Microsoft itself acknowledges this shift. In a post-patch blog, the company hinted at new “AI security controls” coming to Microsoft 365 later this year, including enhanced data boundary policies and tenant isolation for AI workloads. While details remain scarce, the CVE-2025-53774 incident likely accelerated those timelines.
Actionable Takeaways for Windows Enthusiasts and IT Pros
For readers managing Windows and Microsoft 365 environments, the path forward is clear:
- Apply the patch immediately once it appears in your update channel. Check the Message Center for relevant MC postings.
- Review your Copilot settings in the Microsoft 365 admin center under Settings > Org settings > Copilot. Toggle off “Allow Copilot to access data from all sources” if not absolutely necessary.
- Test in a sandbox environment to ensure the patch doesn’t break critical integrations before deploying fleetwide.

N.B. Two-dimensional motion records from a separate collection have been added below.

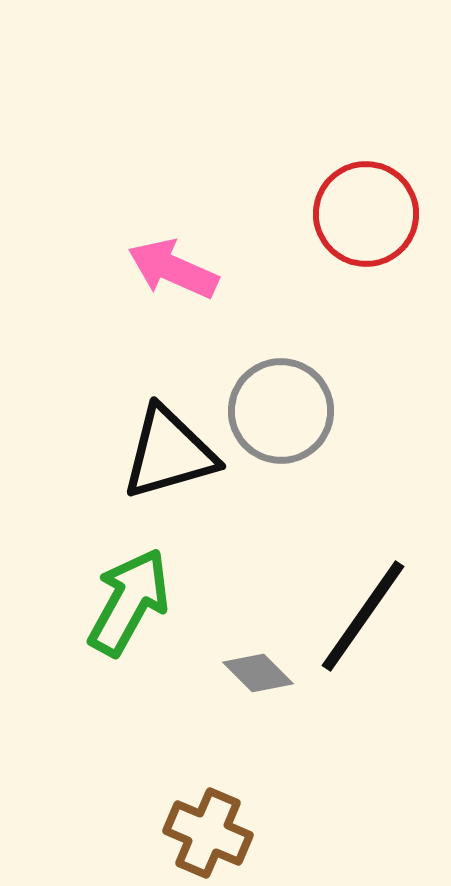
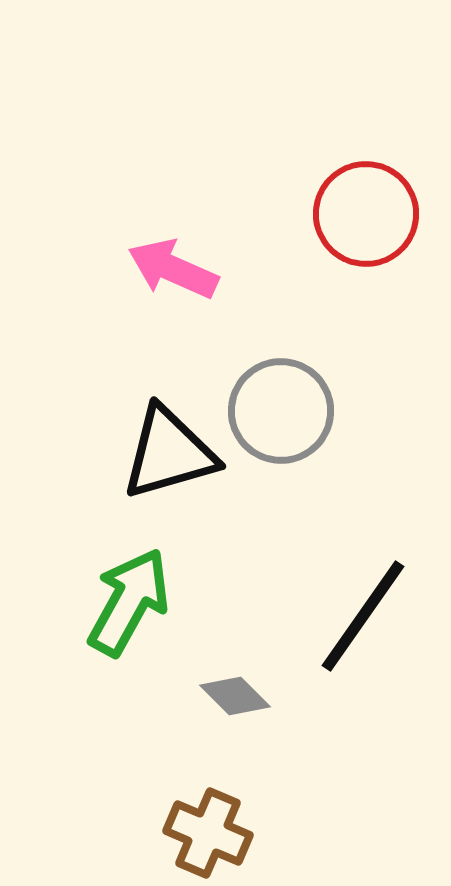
gray diamond: moved 23 px left, 23 px down
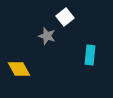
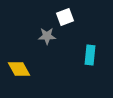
white square: rotated 18 degrees clockwise
gray star: rotated 18 degrees counterclockwise
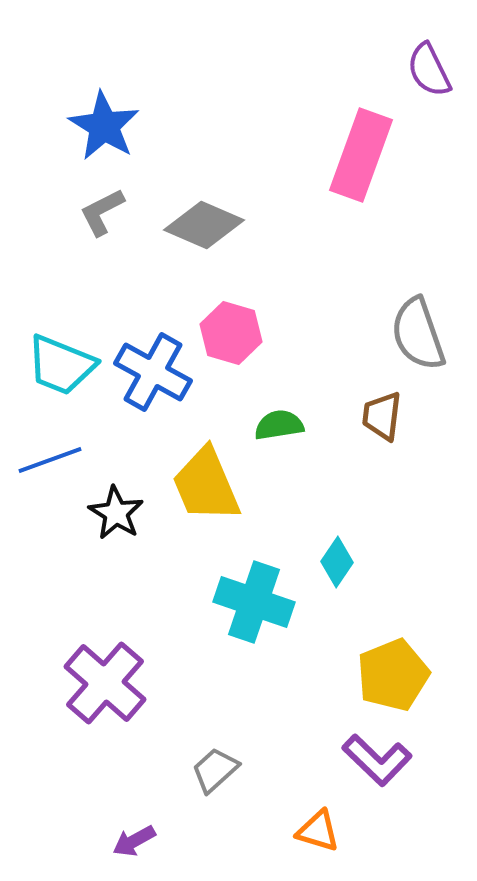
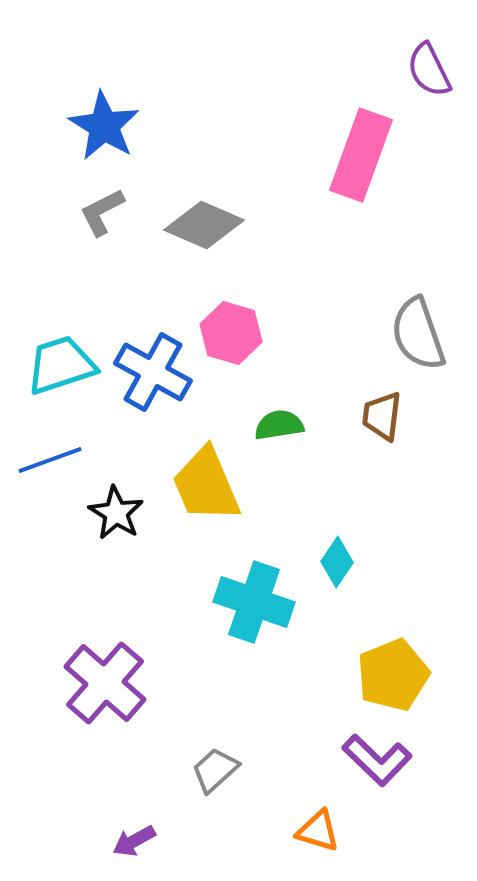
cyan trapezoid: rotated 140 degrees clockwise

- Educate end-users: While this vulnerability doesn’t require user action, employees should still be made aware of what BizChat can access and how to report unexpected data visibility.
Above all, recognize that CVE-2025-53774 is a symptom of a broader challenge. The tools that make us more productive can also make us more vulnerable. The key is not to reject AI, but to insist that it ships with the same security rigor we demand from any other enterprise service.
Microsoft has demonstrated responsible disclosure and provided practical mitigations. Now it’s up to organizations to meet them halfway.